After a final judgment was entered against the driver, the injured plaintiff sought tax costs against the insurance company. The plaintiff also sought to join the insurer in the judgment. The company opposed the injured plaintiff’s request and argued it could not be held responsible for costs under the terms of the liability policy. Additionally, the insurer claimed it could not be joined in the judgment because the plaintiff failed to comply with the procedural requirements enumerated in Section 627.4136(4) of the Florida Statutes. After the plaintiff complied with the terms of the law, but before the insurance company received notice, the trial court held the company jointly and severally liable for over $135,000 in costs.

On appeal before Florida’s First District, the insurer argued the company was improperly joined, the trial court did not “articulate any basis” for adding the insurer to the judgment or make findings regarding whether the liability policy covered costs, and the insurance policy excluded costs from its coverage.
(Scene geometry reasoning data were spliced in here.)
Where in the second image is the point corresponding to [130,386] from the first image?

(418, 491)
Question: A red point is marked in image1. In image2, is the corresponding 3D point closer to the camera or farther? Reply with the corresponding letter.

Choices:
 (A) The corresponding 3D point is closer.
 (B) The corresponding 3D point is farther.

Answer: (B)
First, the appellate court stated the insurance company failed to preserve its claim that the lower court did not articulate a basis for adding the insurer to the judgment for appeal. Despite this, the court stated it would rule that the judgment was not defective even if the issue were preserved because it appeared that the trial court considered the parties’ respective positions and adopted the viewpoint put forth by the plaintiff.
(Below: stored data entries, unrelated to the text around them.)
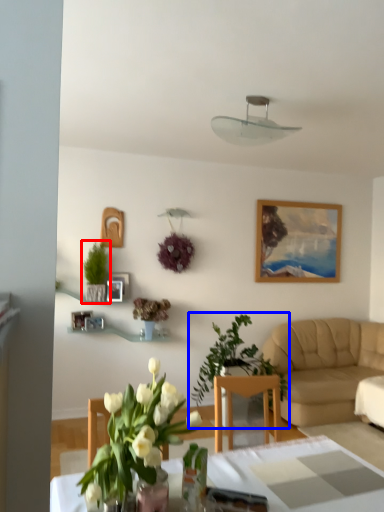 Question: Among these objects, which one is nearest to the camera, houseplant (highlighted by a red box) or houseplant (highlighted by a blue box)?

Choices:
 (A) houseplant
 (B) houseplant

Answer: (B) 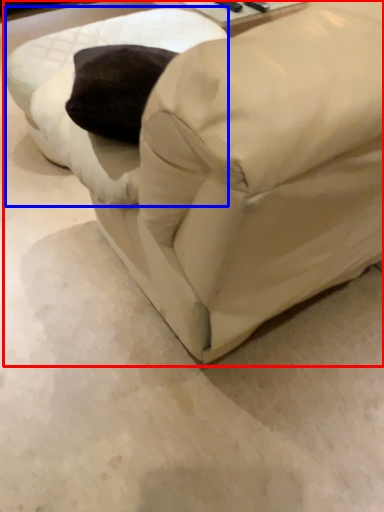 Question: Which object appears closest to the camera in this image, furniture (highlighted by a red box) or swivel chair (highlighted by a blue box)?

Choices:
 (A) furniture
 (B) swivel chair

Answer: (A) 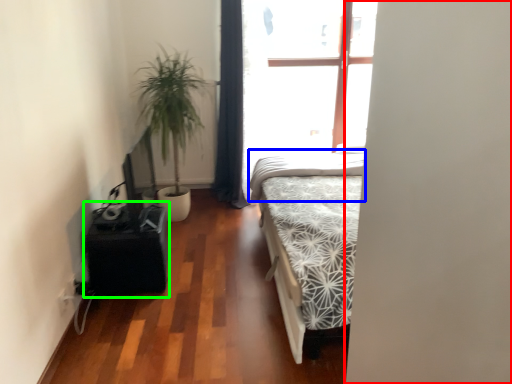 Question: Based on their relative distances, which object is nearer to screen door (highlighted by a red box)? Choose from mattress (highlighted by a blue box) and table (highlighted by a green box).

Choices:
 (A) mattress
 (B) table

Answer: (B) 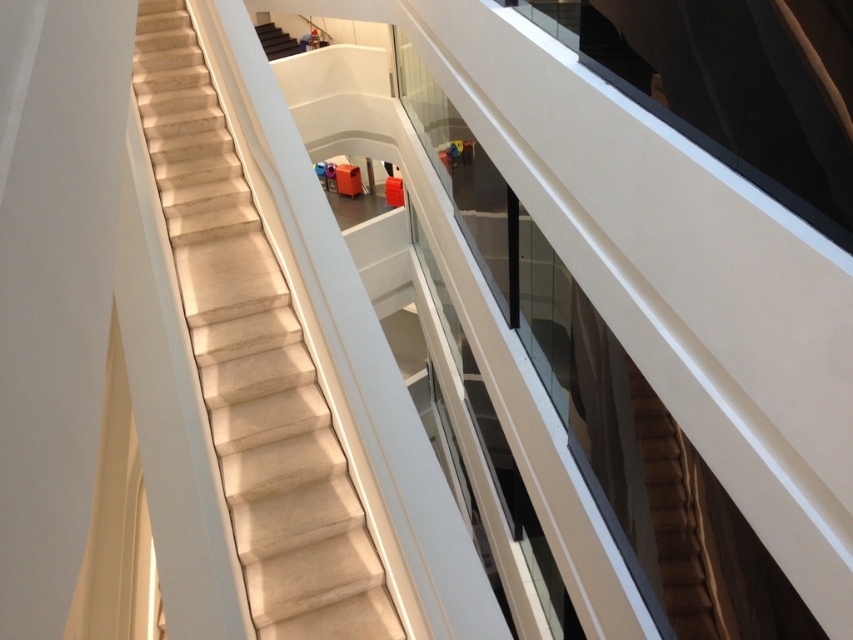 Between white marble stairs at center and smooth beige stairs at upper center, which one is positioned higher?

Positioned higher is smooth beige stairs at upper center.

Does point (230, 240) lie in front of point (280, 33)?

Yes, it is in front of point (280, 33).

This screenshot has height=640, width=853. What are the coordinates of `white marble stairs at center` in the screenshot? It's located at (253, 364).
Next, the court dismissed the company’s complaint that the plaintiff’s service was procedurally inadequate. The First District stated the insurer admitted to receiving a copy of the motion for joinder prior to the hearing. In addition, the company did not seek a continuance or ask for additional time during which to prepare a defense. The court said the trial court did not abuse its discretion when ruling on the merits of the motion because the insurance company was not prejudiced by the plaintiff’s error.

Finally, the appellate court addressed the insurer’s substantive argument. The court stated an insurer may not be named as a defendant in Florida unless a judgment has already been obtained against the insured. After examining the relevant case law, the court said it was unfair and absurd to allow an insurance company to choose litigation over settlement without consulting the insured, but still deny liability for any litigation costs incurred.

Finally, Florida’s First District Court of Appeal affirmed the lower court’s judgment holding the insurer jointly and severally liable for the plaintiff’s litigation expenses.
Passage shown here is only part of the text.